═══ Stored data ═══
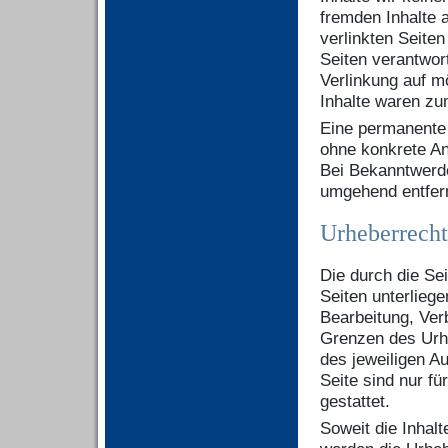
fremden Inhalte 
verlinkten Seiten
Seiten verantwor
Verlinkung auf m
Inhalte waren zu
Eine permanente i
ohne konkrete An
Bei Bekanntwerde
umgehend entfer
Urheberrecht
Die durch die Sei
Seiten unterlieg
Bearbeitung, Ver
Grenzen des Urhe
des jeweiligen A
Seite sind nur f
gestattet.
Soweit die Inhalt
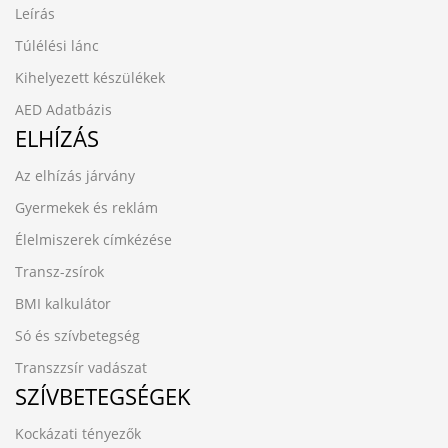
Leírás
Túlélési lánc
Kihelyezett készülékek
AED Adatbázis
ELHÍZÁS
Az elhízás járvány
Gyermekek és reklám
Élelmiszerek címkézése
Transz-zsírok
BMI kalkulátor
Só és szívbetegség
Transzzsír vadászat
SZÍVBETEGSÉGEK
Kockázati tényezők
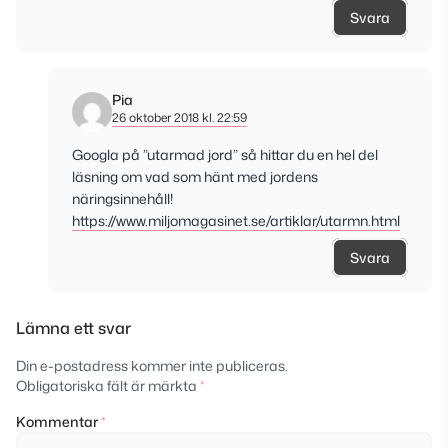
Svara
Pia
26 oktober 2018 kl. 22:59
Googla på ”utarmad jord” så hittar du en hel del
läsning om vad som hänt med jordens
näringsinnehåll!
https://www.miljomagasinet.se/artiklar/utarmn.html
Svara
Lämna ett svar
Din e-postadress kommer inte publiceras.
Obligatoriska fält är märkta
*
Kommentar
*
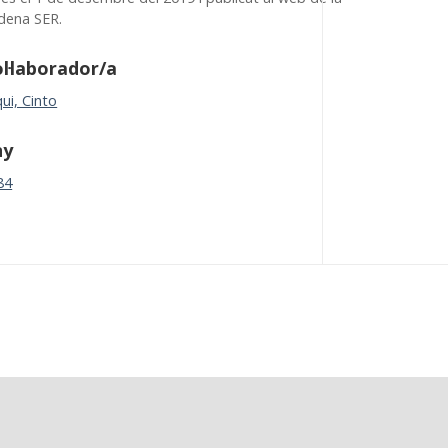
dena SER.
l·laborador/a
ui, Cinto
ny
84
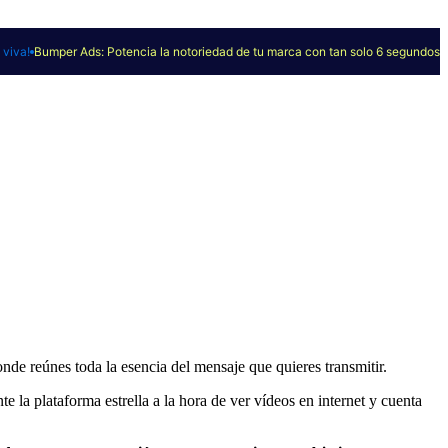
viva!
Bumper Ads: Potencia la notoriedad de tu marca con tan solo 6 segundos
nde reúnes toda la esencia del mensaje que quieres transmitir.
te la plataforma estrella a la hora de ver vídeos en internet y cuenta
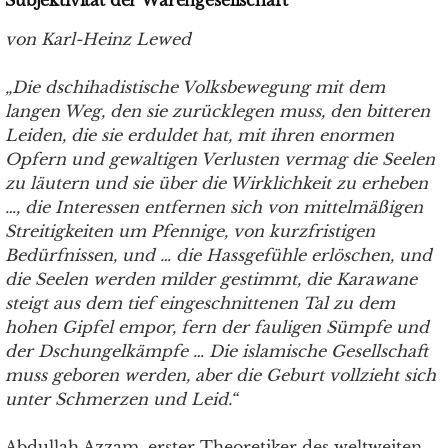
Subjektivität der Warengesellschaft
von Karl-Heinz Lewed
„Die dschihadistische Volksbewegung mit dem
langen Weg, den sie zurücklegen muss, den bitteren
Leiden, die sie erduldet hat, mit ihren enormen
Opfern und gewaltigen Verlusten vermag die Seelen
zu läutern und sie über die Wirklichkeit zu erheben
…, die Interessen entfernen sich von mittelmäßigen
Streitigkeiten um Pfennige, von kurzfristigen
Bedürfnissen, und … die Hassgefühle erlöschen, und
die Seelen werden milder gestimmt, die Karawane
steigt aus dem tief eingeschnittenen Tal zu dem
hohen Gipfel empor, fern der fauligen Sümpfe und
der Dschungelkämpfe … Die islamische Gesellschaft
muss geboren werden, aber die Geburt vollzieht sich
unter Schmerzen und Leid.“
Abdullah Azzam, erster Theoretiker des weltweiten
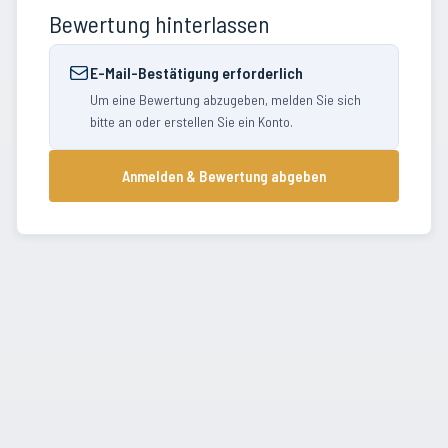
Bewertung hinterlassen
E-Mail-Bestätigung erforderlich
Um eine Bewertung abzugeben, melden Sie sich
bitte an oder erstellen Sie ein Konto.
Anmelden & Bewertung abgeben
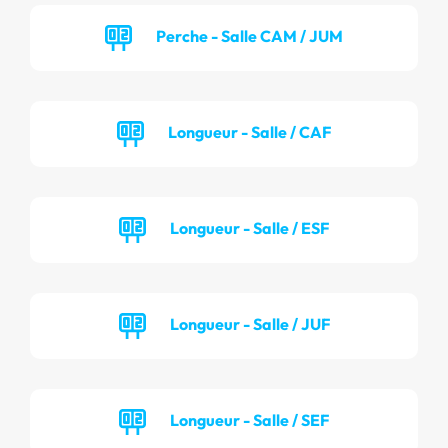
Perche - Salle CAM / JUM
Longueur - Salle / CAF
Longueur - Salle / ESF
Longueur - Salle / JUF
Longueur - Salle / SEF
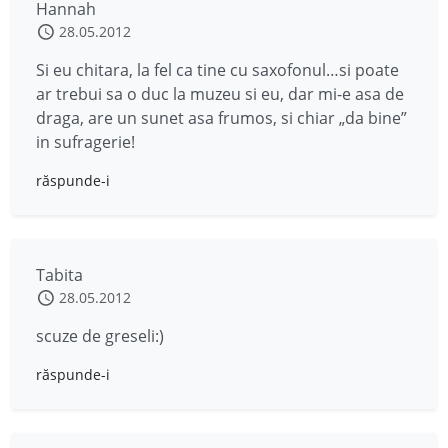
Hannah
28.05.2012
Si eu chitara, la fel ca tine cu saxofonul…si poate
ar trebui sa o duc la muzeu si eu, dar mi-e asa de
draga, are un sunet asa frumos, si chiar „da bine”
in sufragerie!
răspunde-i
Tabita
28.05.2012
scuze de greseli:)
răspunde-i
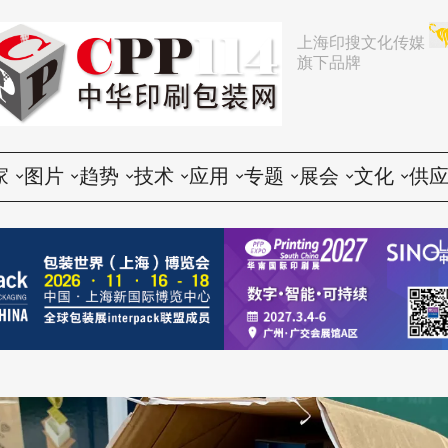
上海印搜文化传媒
旗下品牌
家
图片
趋势
技术
应用
专题
展会
文化
供
论
活动
行业动态
印前
胶印
展会
推荐
文化创意
会
谈
展会
企业动态
印中
数码
企业
中国
人物
印
题
设备
营销
印后
标签
咨询
东南亚
社会
印
印品
电子商务
包装
CTP
技术
其他国家和地区
印
世界
政策法规
器材
纸箱
印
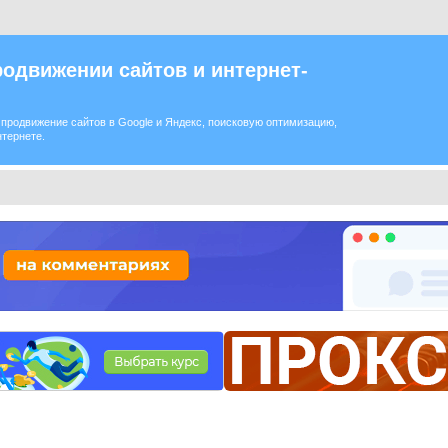
одвижении сайтов и интернет-
продвижение сайтов в Google и Яндекс, поисковую оптимизацию,
нтернете.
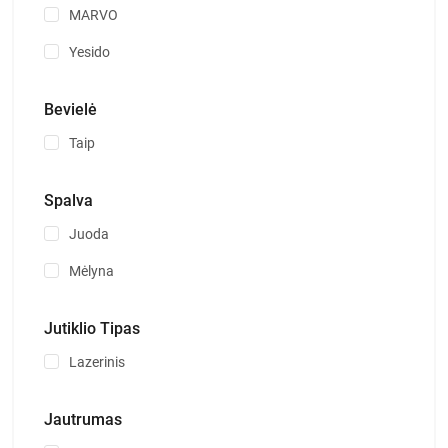
MARVO
Yesido
Bevielė
Taip
Spalva
Juoda
Mėlyna
Jutiklio Tipas
Lazerinis
Jautrumas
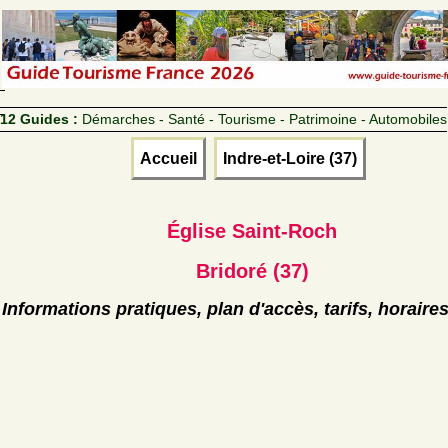
12 Guides :
Démarches - Santé - Tourisme - Patrimoine - Automobiles
Accueil
Indre-et-Loire (37)
Église Saint-Roch
Bridoré (37)
Informations pratiques, plan d'accès, tarifs, horaire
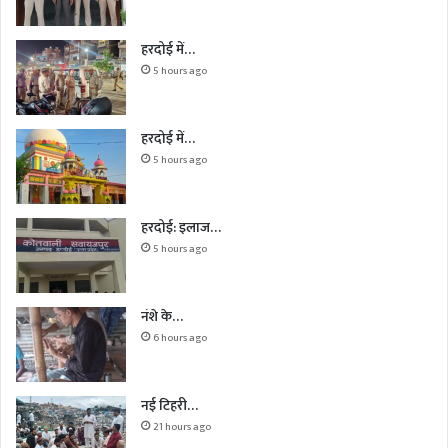
हरदोई में…
5 hours ago
हरदोई में…
5 hours ago
हरदोई: इलाज…
5 hours ago
नंशे के…
6 hours ago
नई टिहरी…
21 hours ago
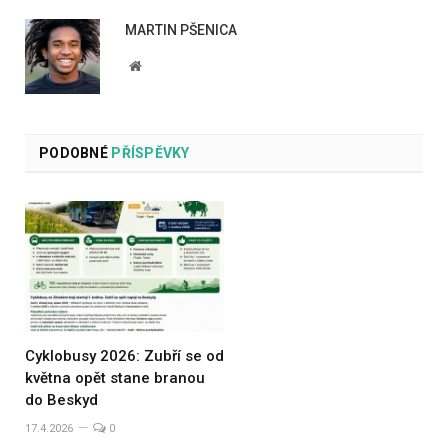
MARTIN PŠENICA
Website
PODOBNÉ
PŘÍSPĚVKY
Cyklobusy 2026: Zubří se od
května opět stane branou
do Beskyd
17.4.2026
0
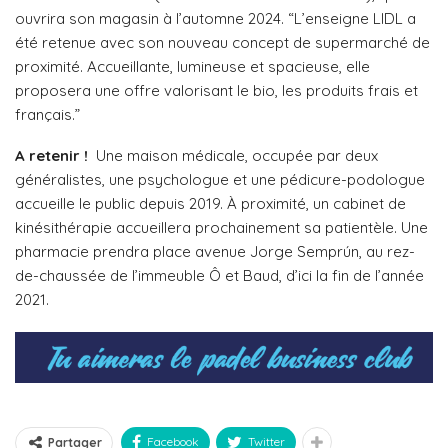
ouvrira son magasin à l’automne 2024. “L’enseigne LIDL a
été retenue avec son nouveau concept de supermarché de
proximité. Accueillante, lumineuse et spacieuse, elle
proposera une offre valorisant le bio, les produits frais et
français.”
A retenir !
Une maison médicale, occupée par deux
généralistes, une psychologue et une pédicure-podologue
accueille le public depuis 2019. À proximité, un cabinet de
kinésithérapie accueillera prochainement sa patientèle. Une
pharmacie prendra place avenue Jorge Semprún, au rez-
de-chaussée de l’immeuble Ô et Baud, d’ici la fin de l’année
2021.
Facebook
Twitter
Partager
═══
** Task to carry out **
Whenever a line in the records above contains the string "Seiten", copy that line.

** Problem solution **
verlinkten Seiten
Seiten verantwor
Seiten unterlieg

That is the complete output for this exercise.